The essence of life and of relationship. Lovely.

Mary McCallum said...

Thanks you John and Elisabeth for commenting overnight like that and so wonderfully. Such a pleasure to wake up - still tired from posting a just-written poem after midnight - to find responses - and good ones (oh, good ones!). I can sing out the door now on my morning walk.

Elizabeth Welsh said...

Mary, what beautiful existential words. The body is truly a subject for poetry. I find the form of this poem intriguing. Would love to know your thoughts on this? Thanks so much for posting!

maggie@at-the-bay.com said...

Seems to be, you are still 'bursting from your skin' when it comes to poetry... :)

Claire Beynon said...

Magnificence?

Yes, magnificence, Mary. My response to this poem is visceral, somatic - a sigh and a shuddering.

I'm going to have to pin it up in my studio somewhere - or perhaps write it on the wall beside my bath!
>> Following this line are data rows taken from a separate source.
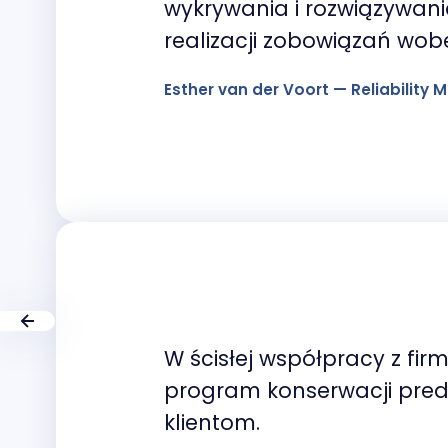
wykrywania i rozwiązywani
realizacji zobowiązań wobec
Esther van der Voort — Reliability
W ścisłej współpracy z fi
program konserwacji pred
klientom.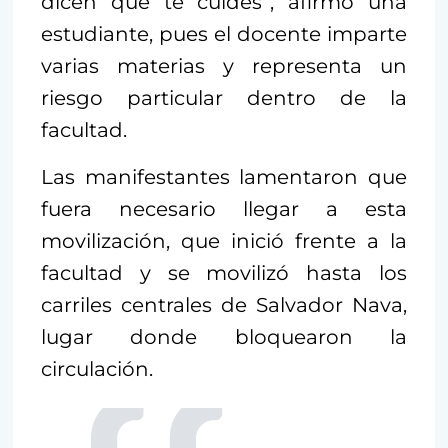
dicen que te cuides”, afirmó una
estudiante, pues el docente imparte
varias materias y representa un
riesgo particular dentro de la
facultad.
Las manifestantes lamentaron que
fuera necesario llegar a esta
movilización, que inició frente a la
facultad y se movilizó hasta los
carriles centrales de Salvador Nava,
lugar donde bloquearon la
circulación.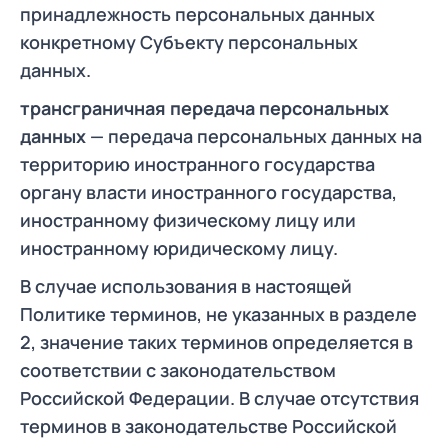
принадлежность персональных данных
конкретному Субъекту персональных
данных.
трансграничная передача персональных
данных
— передача персональных данных на
территорию иностранного государства
органу власти иностранного государства,
иностранному физическому лицу или
иностранному юридическому лицу.
В случае использования в настоящей
Политике терминов, не указанных в разделе
2, значение таких терминов определяется в
соответствии с законодательством
Российской Федерации. В случае отсутствия
терминов в законодательстве Российской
Thank you - and yes, there are multiple connections between your poem and the strong sentiment expressed by Jane Hirshfield in hers. (How amazing the coincidence of the donkey & Santorini!!) xx

Unknown said...

Thanks Claire, Maggie and Elizabeth!

As far as the shape of the poem goes, the lines felt staccato and not readily connected at first - they needed to stand alone. I imagined the thoughts coming - as thoughts can come to me - as whole sentences and then a gap. Shock at the news of the friend's illness ('failure') would accentuate that I think. The longer lines emphasise the prosaic nature of some of the outpourings here, too; and the contrasting ideas of 'magnificence' and 'failure' explain the one long line and then a word or words at the end of each line that fall or fail or falter - landing in the next line - and remaining there, vulnerable. I tried to link the lines more but they resisted it. I like this construction. Thanks for your interest, Elizabeth.

Unknown said...

I see I've commented as Randell Cottage! Ah! That's my other hat.

Tim Jones said...

That's another fine poem, Mary - you are writing some tremendous poems at the moment, and that cottage friend of yours is doing just as well!

Mary McCallum said...

Heh heh - thanks Tim. A cottage that writes poems eh, now there's a thing...

Helen Lowe said...

I, too, like the idea of a cottage writing poems.:) And there are some 'magnificent' lines in this:

"I remember you first on the flying fox, your hair
behind you like blackbird wings."

and the conclusion:

"We were

whole galaxies back then - roiling, roaring, blazing,
bursting from our skins."

Mary McCallum said...

thanks Helen - given the galaxy metaphor I wondered if 'bursting' was enough - should it be 'exploding'?